Six lignes. La quatrième de couverture de notre roman du jour, dans sa version poche, fait simplement six lignes. C'est dire si on part un peu à l'aventure en s'attaquant à ce roman qui, effectivement, nous réserve bien des surprises. Une plongée dans une destinée artistique, placée sous le signe de la musique, mais aussi, une sorte de voyage qui laisse penser que rêve et réalité ne sont jamais très éloignés. Avec "Gil" (désormais disponible en poche chez Folio), Célia Houdart nous offre le portrait d'un jeune homme en quête d'idéal, non, mieux, en quête d'excellence, quitte à faire des choix, à prendre des risques... C'est aussi le parcours d'une ascension hors d'un milieu familial délicat, dans lequel la musique aura été d'un grand secours. Mais, on peut aussi se demander quel prix, quels sacrifices une telle réussite demande...
Gil de Andrade est un jeune homme talentueux. Depuis son jeune âge, il joue du piano, progresse sans cesse, s'attaque à des morceaux de plus en plus difficiles... Et envisage d'en faire son métier, en passant par la case conservatoire. Tout au long de ce parcours, il a eu le soutien de professeurs attentifs qui l'ont mis sur la bonne voie.

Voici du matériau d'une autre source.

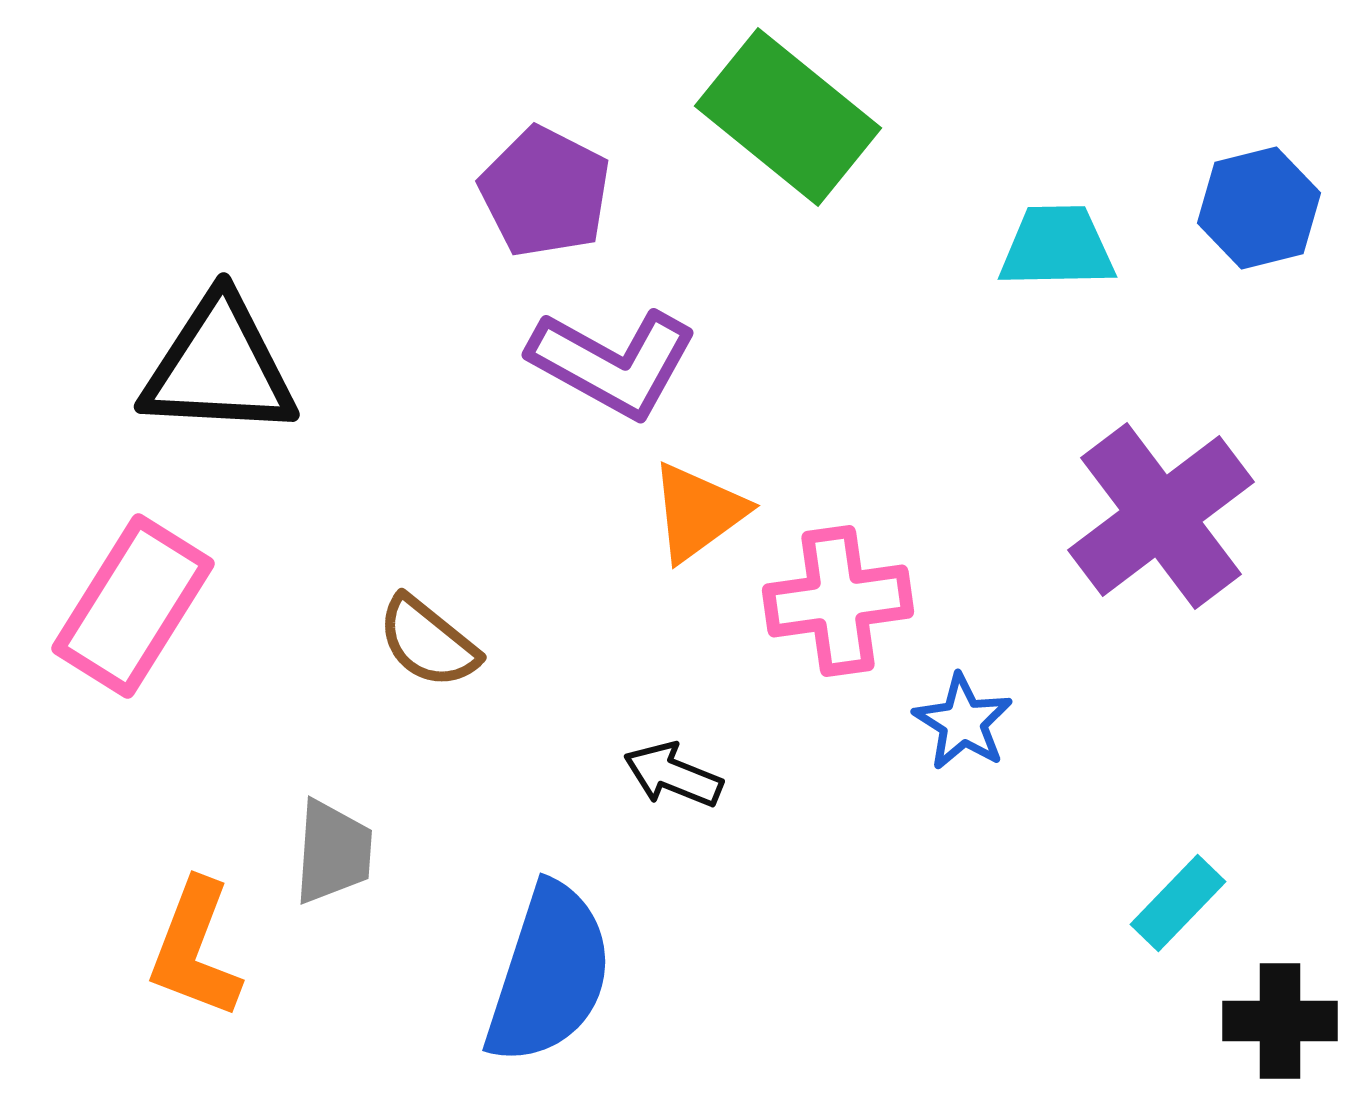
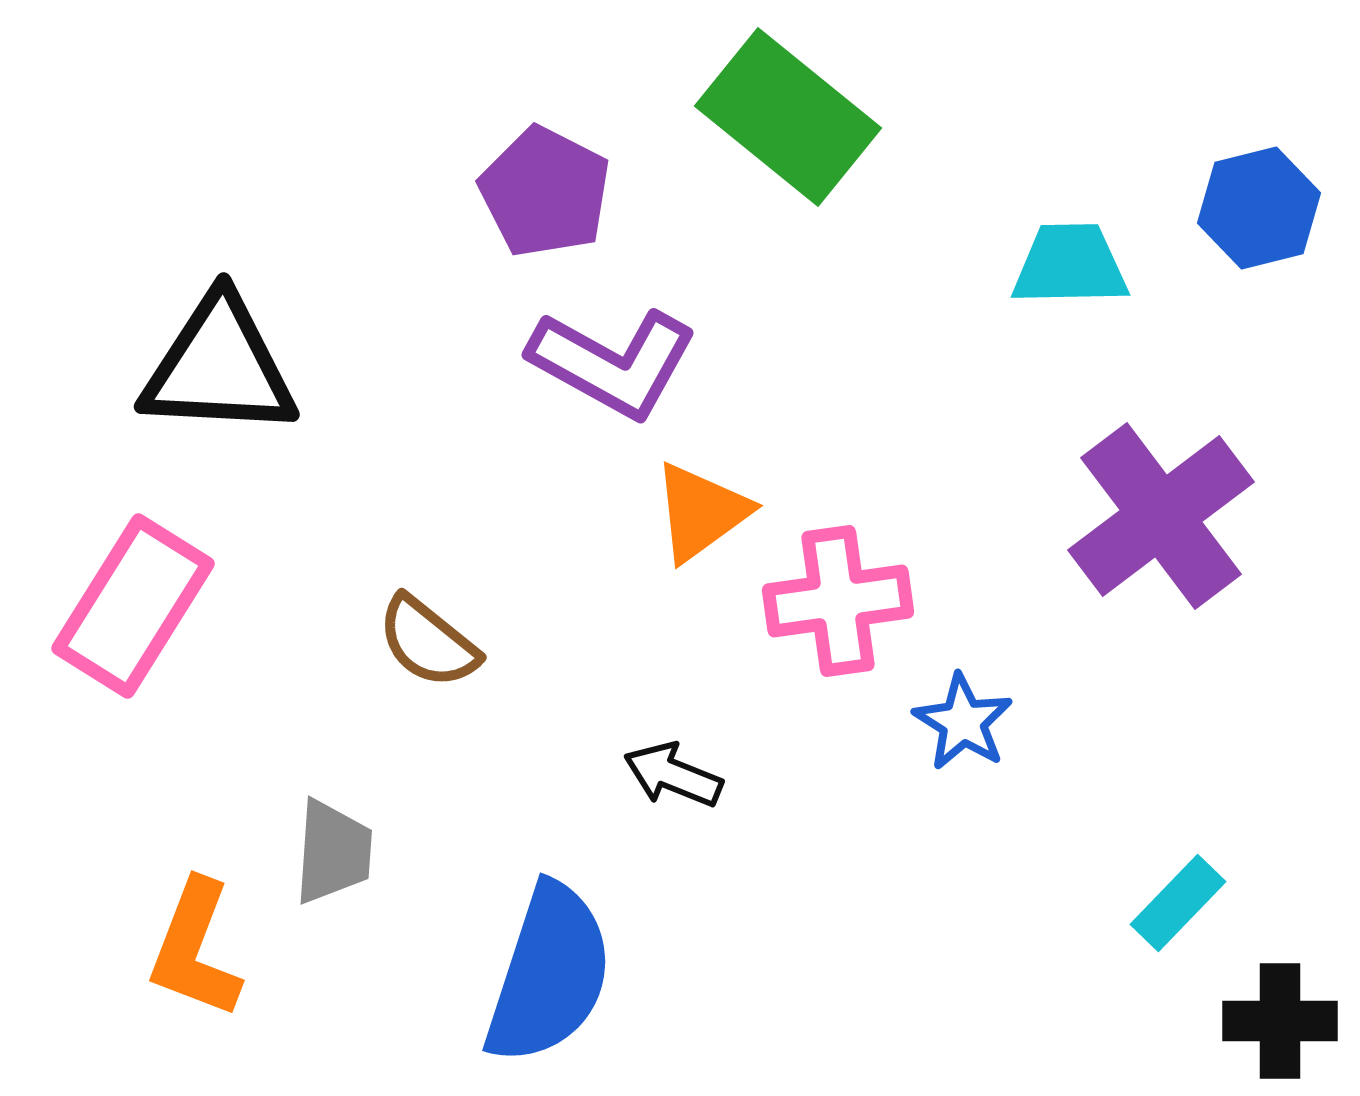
cyan trapezoid: moved 13 px right, 18 px down
orange triangle: moved 3 px right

Grâce au travail effectué aux côtés de Marguerite Meyer, il parvient à entrer dans la prestigieuse classe de Vlado Blasko, un professeur exceptionnel dont le simple nom fait rêver tous les virtuoses en herbe. Bien sûr, ce n'est qu'une étape, mais quelle étape, déjà ! Tant de candidats, si peu d'élus pour étudier et pratiquer l'instrument roi auprès d'un maître. Et parmi eux : Gil.
Pourtant, alors qu'il cherche encore ses marques dans cette classe, un doute naît dans son esprit. A l'origine, des vacances passées à Uzès, avec un ami. Le camping avec un copain, pas très loin de chez l'oncle de Gil. Sur la route, en descendant vers le sud, Gil le discret, l'introverti, le timide, avait repris d'une belle voix une chanson passant à la radio...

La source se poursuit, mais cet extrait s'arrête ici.